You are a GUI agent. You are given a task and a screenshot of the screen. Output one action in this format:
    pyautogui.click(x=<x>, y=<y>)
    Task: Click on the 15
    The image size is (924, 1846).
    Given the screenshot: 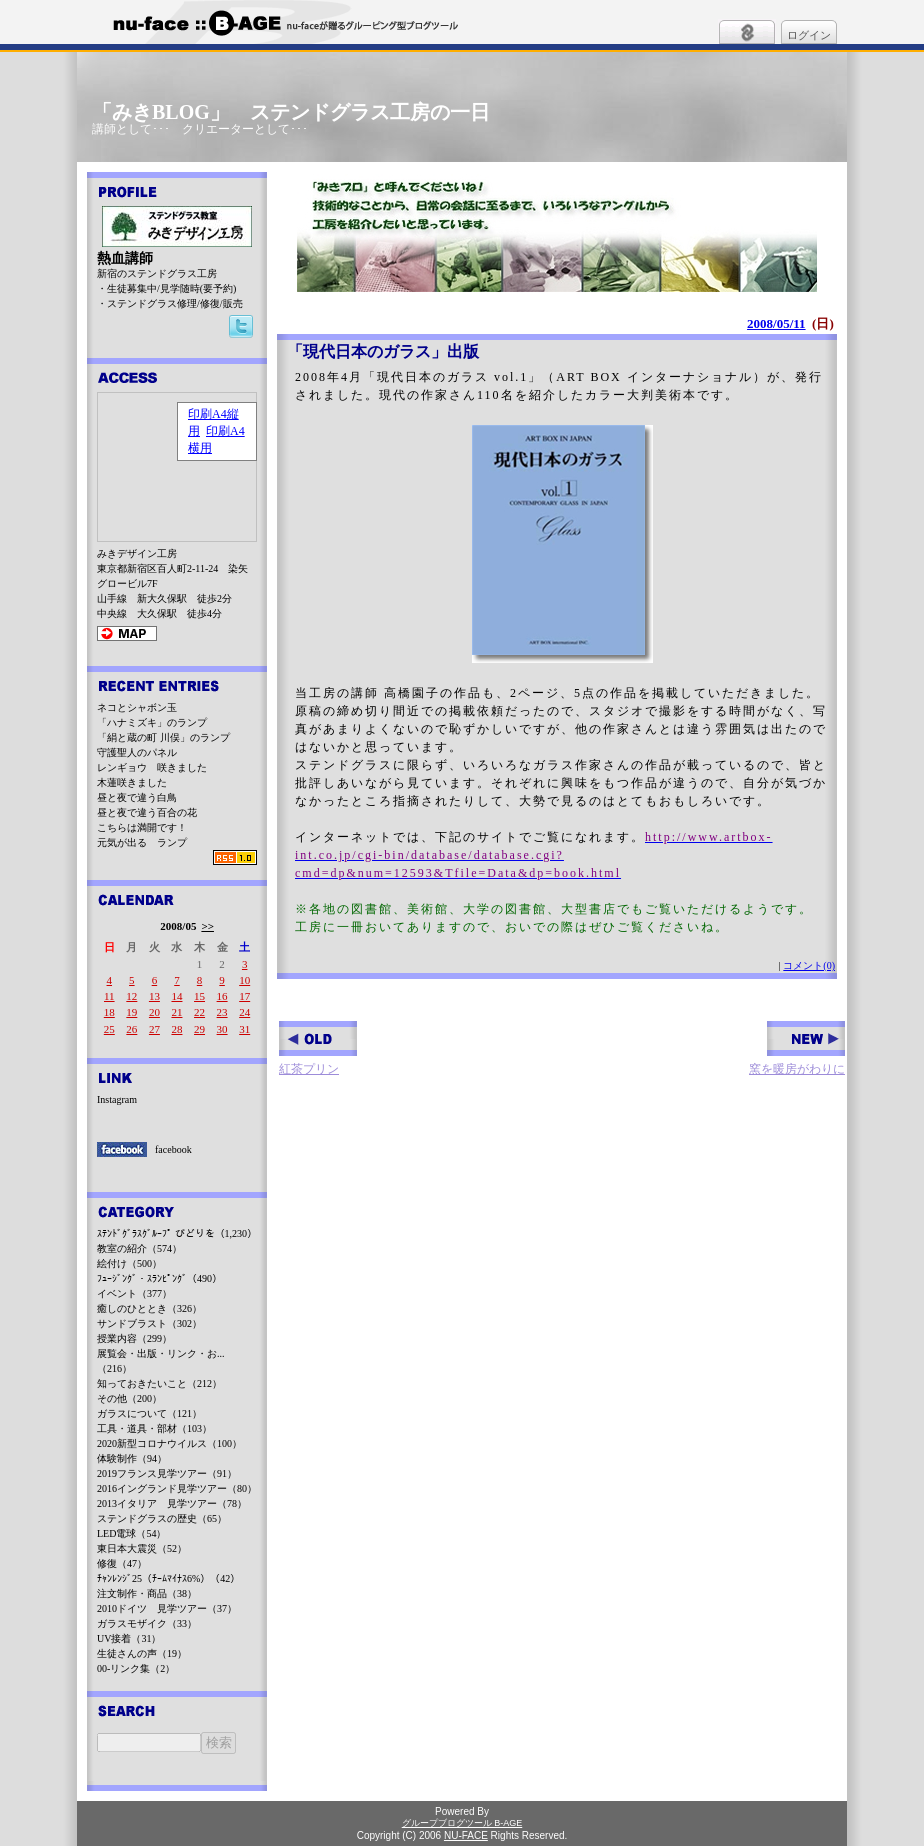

What is required
Images are to be left out; everything else in the material must be written out exactly.

Result of this exercise
You are a GUI agent. You are given a task and a screenshot of the screen. Output one action in this format:
    pyautogui.click(x=<x>, y=<y>)
    Task: Click on the 15
    The image size is (924, 1846).
    Given the screenshot: 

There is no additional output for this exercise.